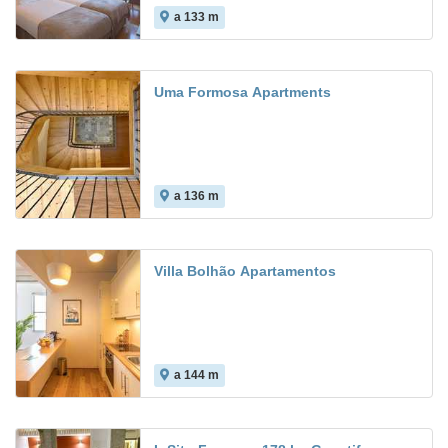
a 133 m
Uma Formosa Apartments
a 136 m
Villa Bolhão Apartamentos
a 144 m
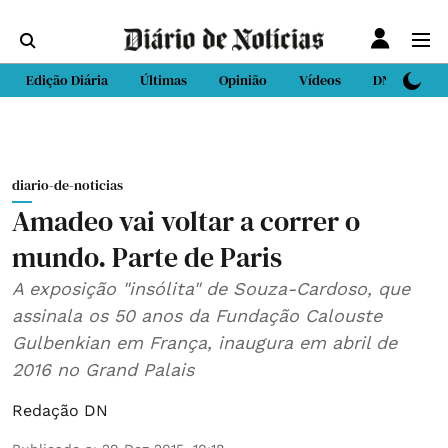
Edição Diária
Últimas
Opinião
Vídeos
DN Sport
diario-de-noticias
Amadeo vai voltar a correr o
mundo. Parte de Paris
A exposição "insólita" de Souza-Cardoso, que
assinala os 50 anos da Fundação Calouste
Gulbenkian em França, inaugura em abril de
2016 no Grand Palais
Redação DN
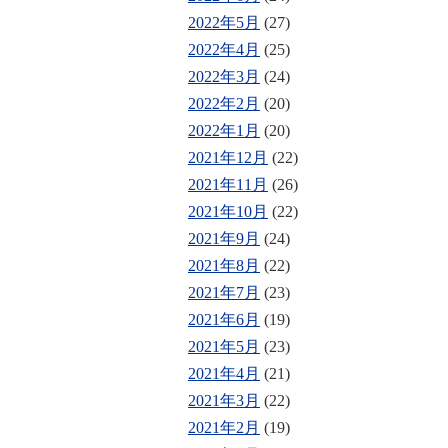
2022年5月
(27)
2022年4月
(25)
2022年3月
(24)
2022年2月
(20)
2022年1月
(20)
2021年12月
(22)
2021年11月
(26)
2021年10月
(22)
2021年9月
(24)
2021年8月
(22)
2021年7月
(23)
2021年6月
(19)
2021年5月
(23)
2021年4月
(21)
2021年3月
(22)
2021年2月
(19)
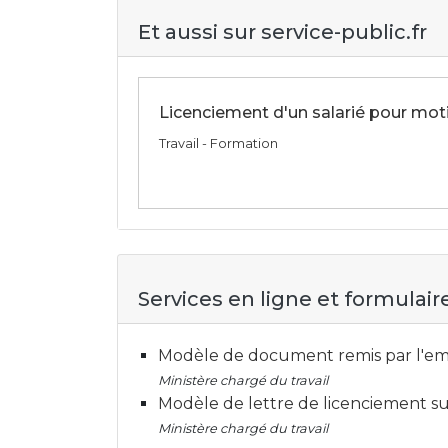
Et aussi sur service-public.fr
Licenciement d'un salarié pour mot
Travail - Formation
Services en ligne et formulair
Modèle de document remis par l'emp
Ministère chargé du travail
Modèle de lettre de licenciement s
Ministère chargé du travail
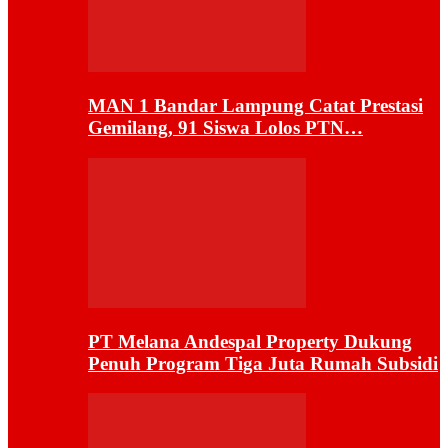
MAN 1 Bandar Lampung Catat Prestasi
Gemilang, 91 Siswa Lolos PTN…
PT Melana Andespal Property Dukung
Penuh Program Tiga Juta Rumah Subsidi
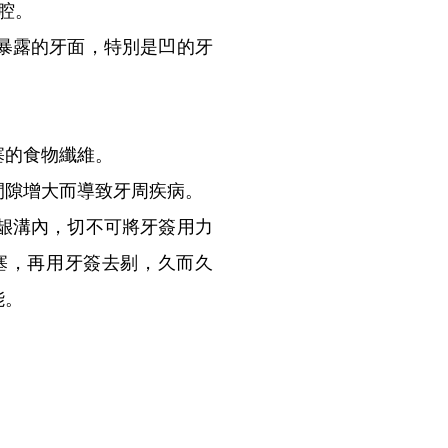
腔。
暴露的牙面，特別是凹的牙
塞的食物纖維。
間隙增大而導致牙周疾病。
龈溝內，切不可將牙簽用力
塞，再用牙簽去剔，久而久
能。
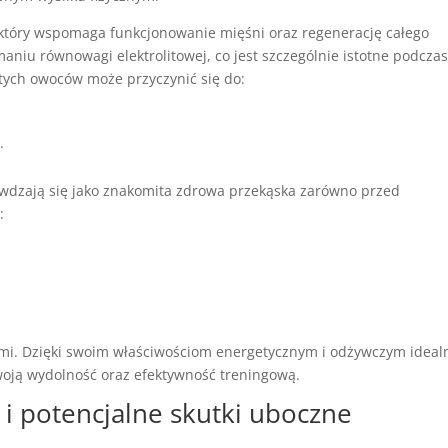
 który wspomaga funkcjonowanie mięśni oraz regenerację całego
niu równowagi elektrolitowej, co jest szczególnie istotne podcza
tych owoców może przyczynić się do:
.
awdzają się jako znakomita zdrowa przekąska zarówno przed
:
nymi. Dzięki swoim właściwościom energetycznym i odżywczym ideal
swoją wydolność oraz efektywność treningową.
 i potencjalne skutki uboczne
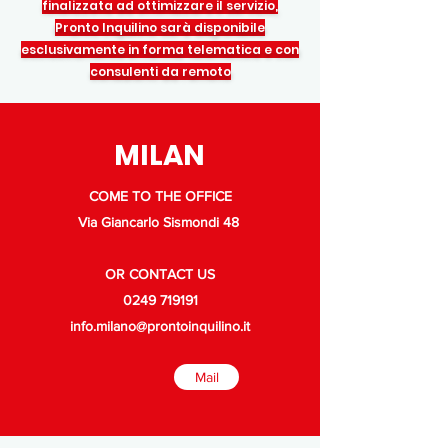
finalizzata ad ottimizzare il servizio,
Pronto Inquilino sarà disponibile
esclusivamente in forma telematica e con
consulenti da remoto
MILAN
COME TO THE OFFICE
Via Giancarlo Sismondi 48
OR CONTACT US
0249 719191
info.milano@prontoinquilino.it
Mail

Prompt
Those lines of the records that contain the string "Modèle" should be identified and copied.

Your solution
Modèle de document remis par l'emp
Modèle de lettre de licenciement s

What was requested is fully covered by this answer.